Whenever I see litter I feel challenged to come up with a solution, is there one, two or a few things that could be applied in the area that would reduce or better manage litter?
The way I approach this is by knowing all of the things that can be done to manage litter, these I call ‘Elements’. It’s a substantial list of every technique available that can help.
The next step I take is picking the elements that I think will work in the space I’m looking at. These are called ‘Efforts’ they are the actions, activities, structures or strategies that would be applied. It’s not everything in the list of elements, one of the tricks to managing or reducing litter is found in this action. Picking the efforts from the elements and then applying them in the right sequence.
Sounds easy right?
I’ve previously written about the importance of understanding your organisations capabilities, knowing what your team can deliver. If you are from a town or city that has no compliance program then you simply can’t run enforcement efforts. Now, knowing what your organisation can do is one side, being aware of other efforts and activities that are being tried in your country or anywhere around the world will also give you inspiration.
OK, we’ve looked at the problem area, dug into our list of elements and decided that there are three efforts that would have the most positive impact on the space. I want to quickly outline that you should always be looking for positive impacts, a percentage reduction of the litter, a growth in the number of community members getting involved. One of the pitfalls that many people fall into is looking for a fix, the silver bullet that will eliminate litter. Truth be told there is no silver bullet, there is no secret behind door number three. Managing and reducing litter is an ongoing commitment, its a never ending series of actions and efforts. By looking for a positive impact in everything you apply you are best positioned to stay on top of any litter problem.
Now you smaller list of potential efforts has been established, you’ve decided that three activities will have the greatest positive impact. Ideally you will have decided on efforts that impact in different ways, you may have found messaging that has a positive tone, infrastructure that enables improved behaviours and local community engagement that creates a sense of worth for the place. These types of elements work beautifully together, they reinforce and support each other but to get the best outcomes from these three positive efforts you should apply them in a sequence that has one building a foundation that supports and empowers the following.
Our three steps are;
- Positive signs
- Community engagement
The sequence that I would apply these three efforts would be,
1. Community Engagement
3. Positive signs
By approaching the community and discussing the problem, the local issues you have them engaged and ready to work on the same issues you have. At this stage you can inform the community of your organisations commitment to fixing the problem, you can let them know that new bins are on the way. To further empower the community take them through the bin positioning strategy, engage them and explain how bins in certain positions will work differently. This step is both community engagement and creating expectation and anticipation. The community will have you and the organisation positioned as problem solver’s. Installing bins within two weeks of raising expectation is recommended, don’t lose the positive momentum you have just built.

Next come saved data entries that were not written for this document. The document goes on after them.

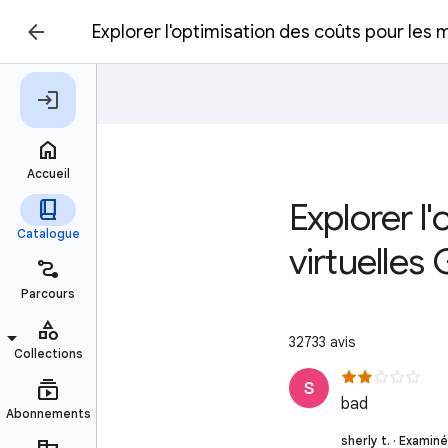
Explorer l'optimisation des coûts pour les 
Explorer l
virtuelles
32733 avis
bad
sherly t. · Examiné 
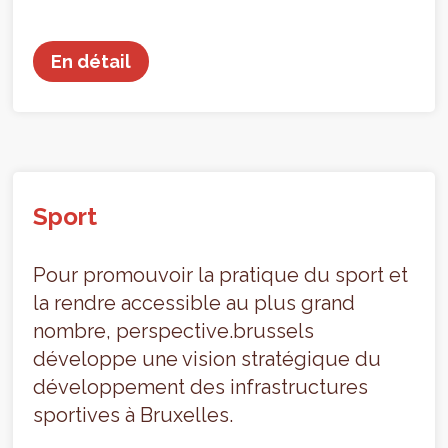
En détail
Sport
Pour promouvoir la pratique du sport et
la rendre accessible au plus grand
nombre, perspective.brussels
développe une vision stratégique du
développement des infrastructures
sportives à Bruxelles.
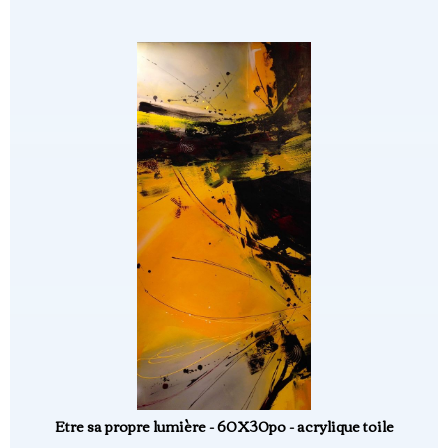
Etre sa propre lumière - 60X30po - acrylique toile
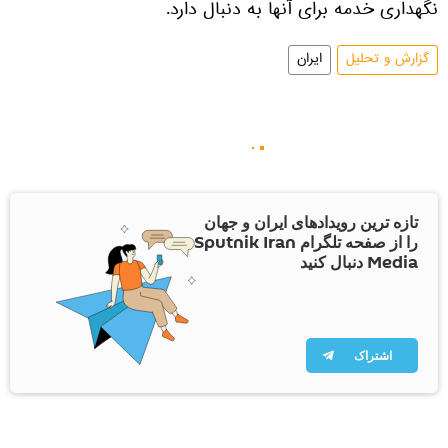
نگهداری خدمه برای آنها به دنبال دارد.
گزارش و تحلیل
ایران
تازه ترین رویدادهای ایران و جهان
را از صفحه تلگرام Sputnik Iran
Media دنبال کنید
اشتراک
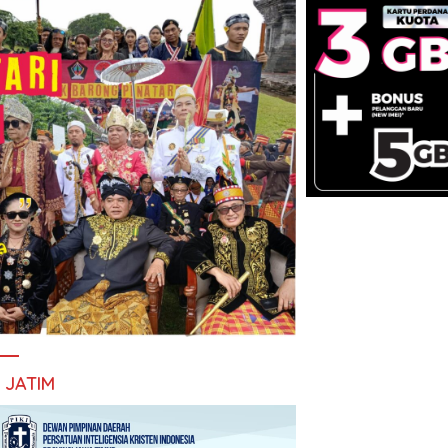
I JATIM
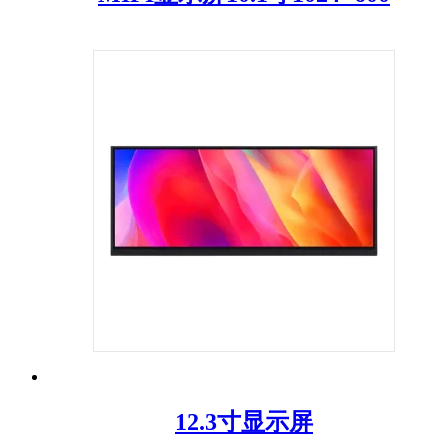
12.3寸显示屏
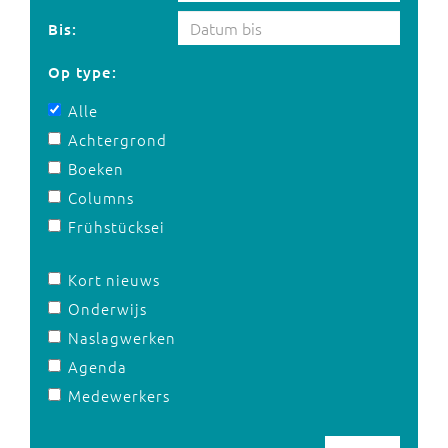
Bis:
Op type:
Alle
Achtergrond
Boeken
Columns
Frühstücksei
Kort nieuws
Onderwijs
Naslagwerken
Agenda
Medewerkers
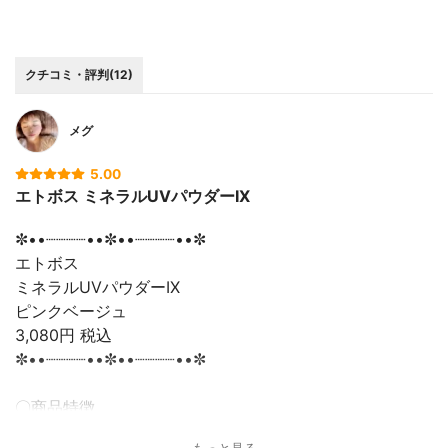
クチコミ・評判(12)
メグ
5.00
エトボス ミネラルUVパウダーIX
✼••┈┈┈┈••✼••┈┈┈┈••✼
エトボス
ミネラルUVパウダーIX
ピンクベージュ
3,080円 税込
✼••┈┈┈┈••✼••┈┈┈┈••✼
〇商品特徴
* とノンケミカル処方(紫外線吸収剤不使用)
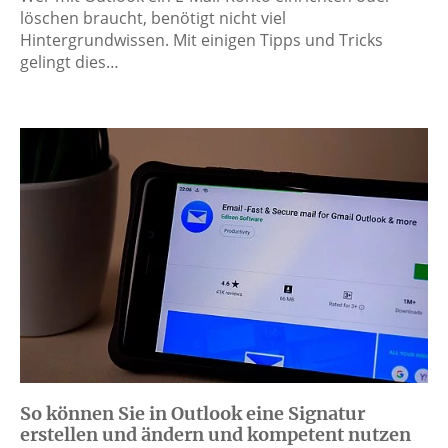
löschen braucht, benötigt nicht viel
Hintergrundwissen. Mit einigen Tipps und Tricks
gelingt dies…
So können Sie in Outlook eine Signatur
erstellen und ändern und kompetent nutzen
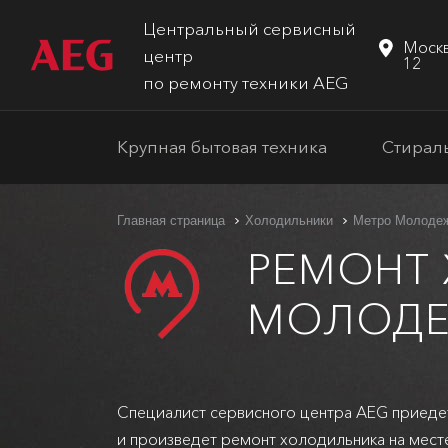
Центральный сервисный
Москв
центр
12
по ремонту техники AEG
Крупная бытовая техника
Стирал
Главная страница
Холодильники
Метро Молоде
РЕМОНТ
МОЛОДЕ
Специалист сервисного центра AEG приеде
и произведет ремонт холодильника на мест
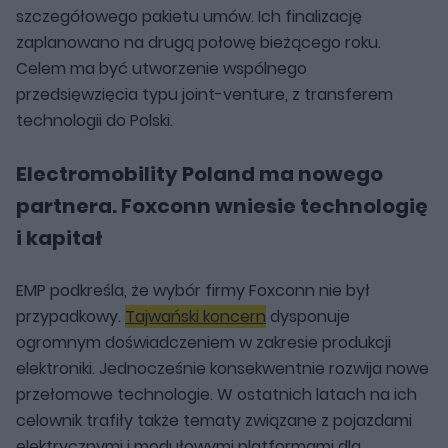
szczegółowego pakietu umów. Ich finalizację
zaplanowano na drugą połowę bieżącego roku.
Celem ma być utworzenie wspólnego
przedsięwzięcia typu joint-venture, z transferem
technologii do Polski.
Electromobility Poland ma nowego
partnera.
Foxconn wniesie technologię
i kapitał
EMP podkreśla, że wybór firmy Foxconn nie był
przypadkowy.
Tajwański koncern
dysponuje
ogromnym doświadczeniem w zakresie produkcji
elektroniki. Jednocześnie konsekwentnie rozwija nowe
przełomowe technologie. W ostatnich latach na ich
celownik trafiły także tematy związane z pojazdami
elektrycznymi i modułowymi platformami dla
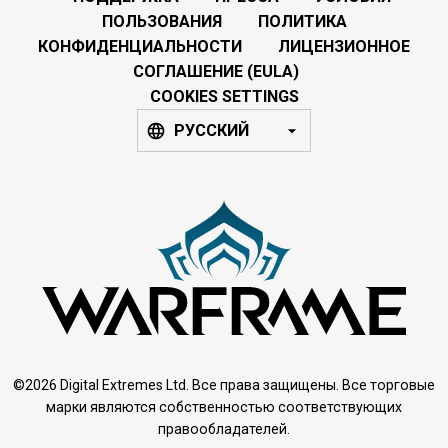
ПОЛЬЗОВАНИЯ
ПОЛИТИКА
КОНФИДЕНЦИАЛЬНОСТИ
ЛИЦЕНЗИОННОЕ
СОГЛАШЕНИЕ (EULA)
COOKIES SETTINGS
РУССКИЙ
©2026 Digital Extremes Ltd. Все права защищены. Все торговые
марки являются собственностью соответствующих
правообладателей.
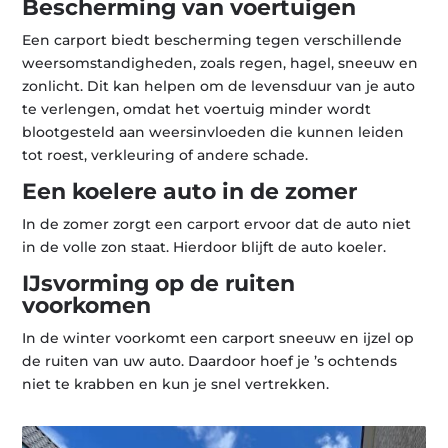
Bescherming van voertuigen
Een carport biedt bescherming tegen verschillende
weersomstandigheden, zoals regen, hagel, sneeuw en
zonlicht. Dit kan helpen om de levensduur van je auto
te verlengen, omdat het voertuig minder wordt
blootgesteld aan weersinvloeden die kunnen leiden
tot roest, verkleuring of andere schade.
Een koelere auto in de zomer
In de zomer zorgt een carport ervoor dat de auto niet
in de volle zon staat. Hierdoor blijft de auto koeler.
IJsvorming op de ruiten
voorkomen
In de winter voorkomt een carport sneeuw en ijzel op
de ruiten van uw auto. Daardoor hoef je ’s ochtends
niet te krabben en kun je snel vertrekken.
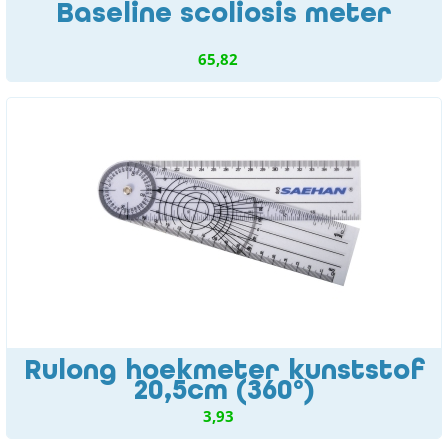
Baseline scoliosis meter
65,82
Rulong hoekmeter kunststof
20,5cm (360°)
3,93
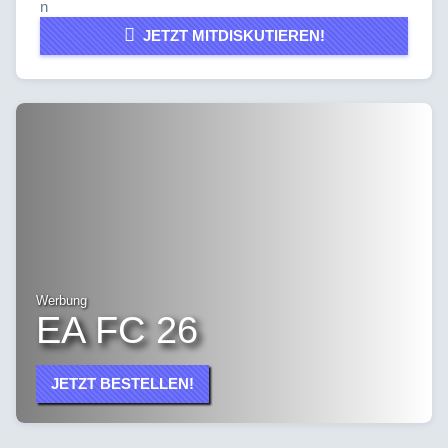
JETZT MITDISKUTIEREN!
Werbung
EA FC 26
JETZT BESTELLEN!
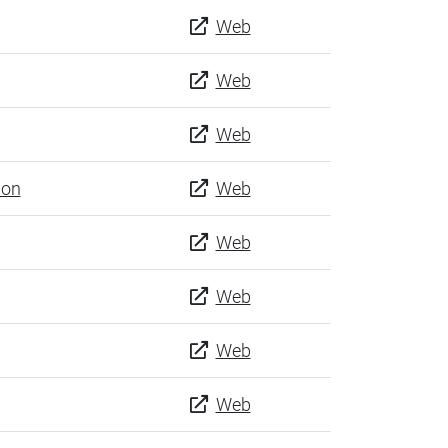
Web
Web
Web
ion
Web
Web
Web
Web
Web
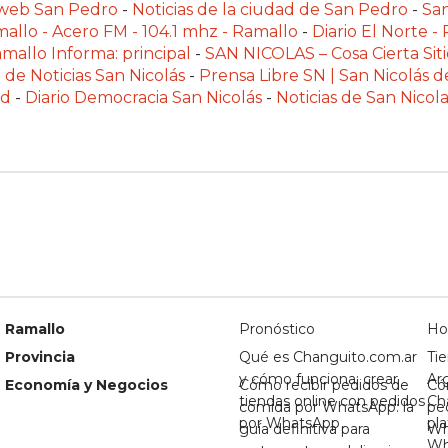
alweb San Pedro
-
Noticias de la ciudad de San Pedro
-
Sa
allo - Acero FM - 104.1 mhz - Ramallo
-
Diario El Norte -
mallo Informa: principal
-
SAN NICOLAS – Cosa Cierta Siti
 de Noticias San Nicolás
-
Prensa Libre SN | San Nicolás d
ad
-
Diario Democracia San Nicolás
-
Noticias de San Nico
Ramallo
Pronóstico
Ho
Provincia
Qué es Changuito.com.ar
Tie
y cómo funciona: crear
Ar
Economía y Negocios
Cómo recibir pedidos de
Có
tiendas online con pedidos
Ch
comida por WhatsApp: la
pe
por WhatsApp
pl
guía definitiva para
Wh
Wh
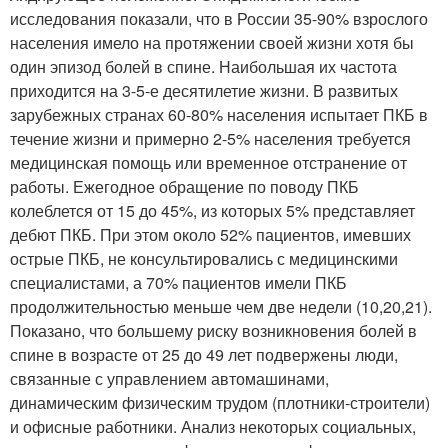
исследования показали, что в России 35-90% взрослого
населения имело на протяжении своей жизни хотя бы
один эпизод болей в спине. Наибольшая их частота
приходится на 3-5-е десятилетие жизни. В развитых
зарубежных странах 60-80% населения испытает ПКБ в
течение жизни и примерно 2-5% населения требуется
медицинская помощь или временное отстранение от
работы. Ежегодное обращение по поводу ПКБ
колеблется от 15 до 45%, из которых 5% представляет
дебют ПКБ. При этом около 52% пациентов, имевших
острые ПКБ, не консультировались с медицинскими
специалистами, а 70% пациентов имели ПКБ
продолжительностью меньше чем две недели (10,20,21).
Показано, что большему риску возникновения болей в
спине в возрасте от 25 до 49 лет подвержены люди,
связанные с управлением автомашинами,
динамическим физическим трудом (плотники-строители)
и офисные работники. Анализ некоторых социальных,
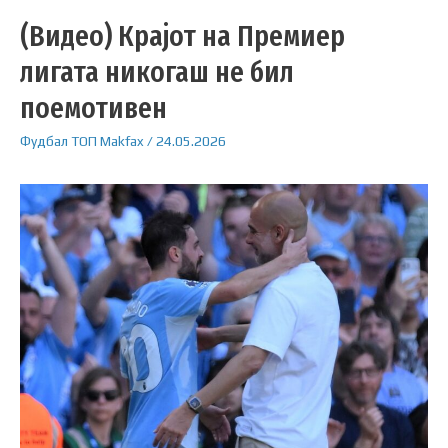
(Видео) Крајот на Премиер
лигата никогаш не бил
поемотивен
Фудбал
ТОП
Makfax
/
24.05.2026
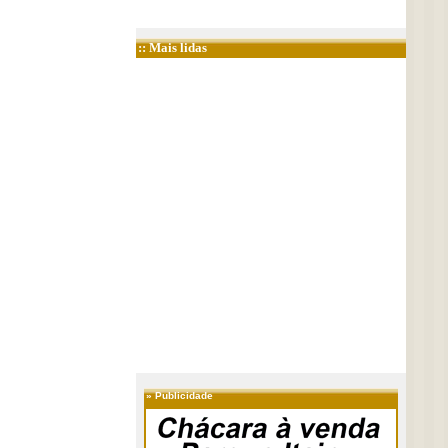
:: Mais lidas
»
Publicidade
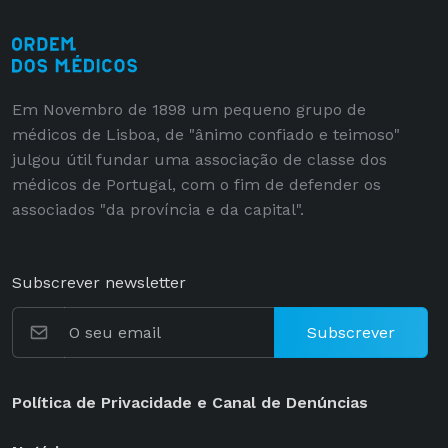
Em Novembro de 1898 um pequeno grupo de
médicos de Lisboa, de "ânimo confiado e teimoso"
julgou útil fundar uma associação de classe dos
médicos de Portugal, com o fim de defender os
associados "da província e da capital".
Subscrever newsletter
Subscrever
Política de Privacidade e Canal de Denúncias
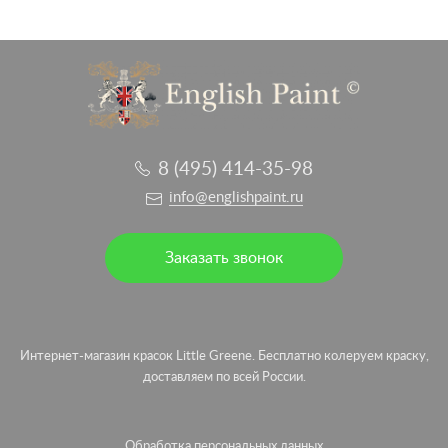
8 (495) 414-35-98
info@englishpaint.ru
Заказать звонок
Интернет-магазин красок Little Greene. Бесплатно колеруем краску,
доставляем по всей России.
Обработка персональных данных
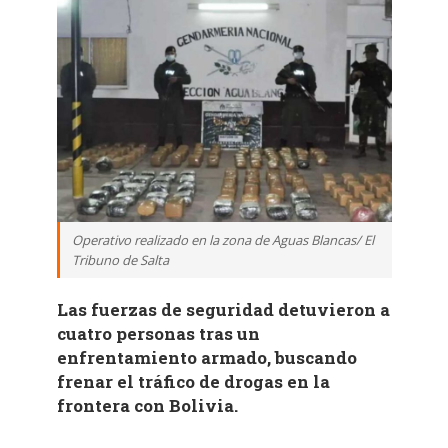
Operativo realizado en la zona de Aguas Blancas/ El
Tribuno de Salta
Las fuerzas de seguridad detuvieron a
cuatro personas tras un
enfrentamiento armado, buscando
frenar el tráfico de drogas en la
frontera con Bolivia.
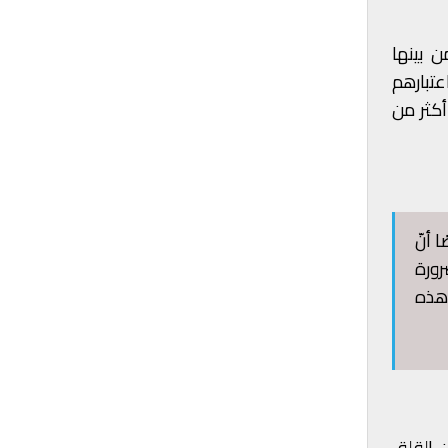
 بينها
عتبارهم
أكثر من
 أنّ
رورة
"هذه
 القلق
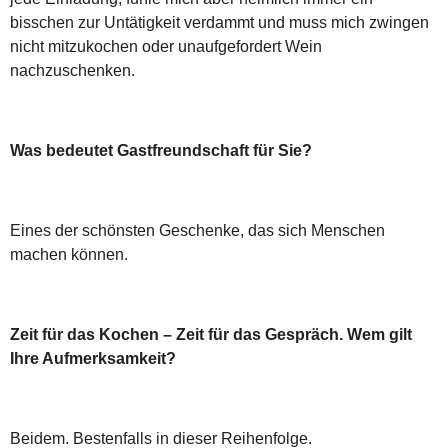
bisschen zur Untätigkeit verdammt und muss mich zwingen
nicht mitzukochen oder unaufgefordert Wein
nachzuschenken.
Was bedeutet Gastfreundschaft für Sie?
Eines der schönsten Geschenke, das sich Menschen
machen können.
Zeit für das Kochen – Zeit für das Gespräch. Wem gilt
Ihre Aufmerksamkeit?
Beidem. Bestenfalls in dieser Reihenfolge.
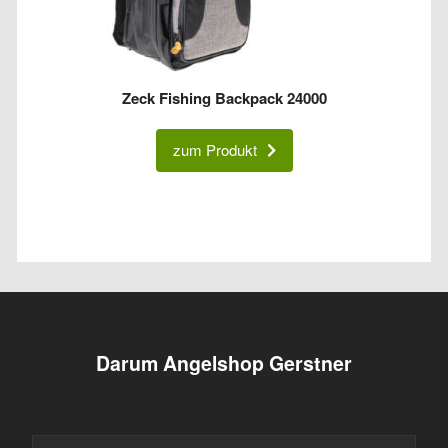
Zeck Fishing Backpack 24000
zum Produkt
Darum Angelshop Gerstner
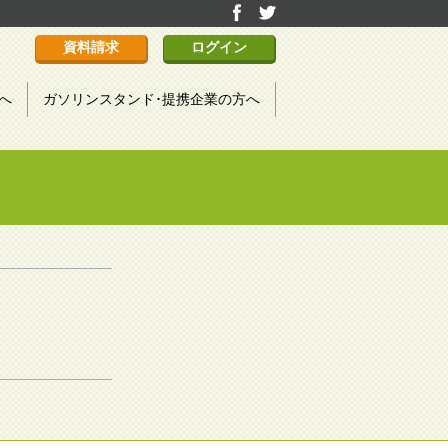
ｆ
ｔ
資料請求
ログイン
へ
ガソリンスタンド･提携企業の方へ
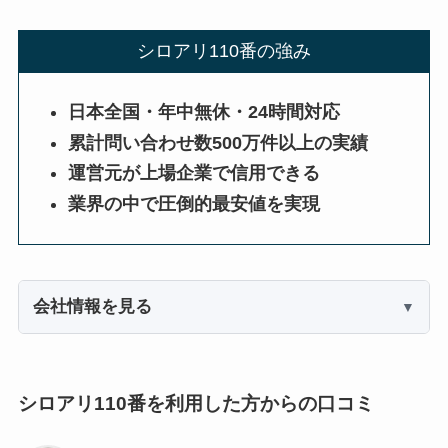
シロアリ110番の強み
日本全国・年中無休・24時間対応
累計問い合わせ数500万件以上の実績
運営元が上場企業で信用できる
業界の中で圧倒的最安値を実現
会社情報を見る
シロアリ110番を利用した方からの口コミ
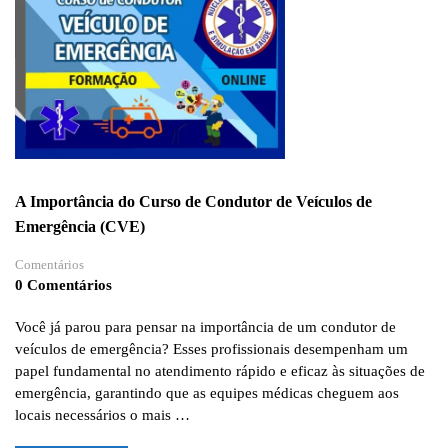
ENTRE
TRABALHADOR,
VIGIA
E
SUPERVISOR
DE
ENTRADA
NOS
ESPAÇOS
CONFINADOS
A Importância do Curso de Condutor de Veículos de
Emergência (CVE)
Comentários
0 Comentários
Você já parou para pensar na importância de um condutor de
veículos de emergência? Esses profissionais desempenham um
papel fundamental no atendimento rápido e eficaz às situações de
emergência, garantindo que as equipes médicas cheguem aos
locais necessários o mais …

Now the bins have been installed exactly as you have explained to the community, positioned in a way that they are accessible and easy to find. You’ve just further strengthened the relationship between you and the community, now you’re ready to open the conversation to the broader group of people who visit and use the space. You should again let at least two weeks lapse, the bins will have slightly improved the local litter and you should let people see that outcome. Now you’re ready for the third step.
Again you’d be back at the community taking them through the strategy, let them know that new signs are coming and how you have decided that to build on the positive attributes of the local community you would like to engage with and encourage others to get involved in keeping the space clean and litter free.
By placing the efforts into a sequelike this you should have been able to leverage off each of them. You will have also developed a relationship and an open dialogue with the community who are so important to managing litter. The other thing you have just achieved, you’ve built a reputation as a person/organisation that delivers on its word, that’s approachable and committed to achieving agreed goals.
What more could you ask?
Now imaging if you installed the signs first and asked people to get involved but there were no bins to help them? What if you installed bins first? One morning the community wake up “Oh great we’ve got new bins” its a good outcome but it’s nowhere near as great as it could have been. Creating expectation and anticipation and then delivering will have you positioned to fix things well into the future and have your community as an active participant ever step of the way.
You’re list of elements is significant, picking the efforts to apply out of that list is essential, applying the chosen efforts in the right sequence is where phenomenal outcomes can be achieved.
I’ve previously written about leverage and momentum, who getting the most out of your efforts and activities will improve your outcomes. By looking at everything as connected you will find more ways to leverage, you can build on momentum, your opportunities are endless. If like many organisations you work in the singular you think of each effort as independent you will probably miss out on the majority of the benefits your actions have to offer. I can tell you that by installing bins without community engagement they are just a chunk of aluminum or steel capturing litter. By engagement and community conversation they can become an investment in the community, a supportive tool for a cleaner area. They will only ever be what you explain them to be.
No matter what your problem you have to look at the list of elements, decide on you efforts and think through the sequence. All of that can be done on your desktop, think through the problem and prepare the solution. Reacting to litter with the first thing that springs to mind is more often than not a costly exercise that has little to no impact on long term problems.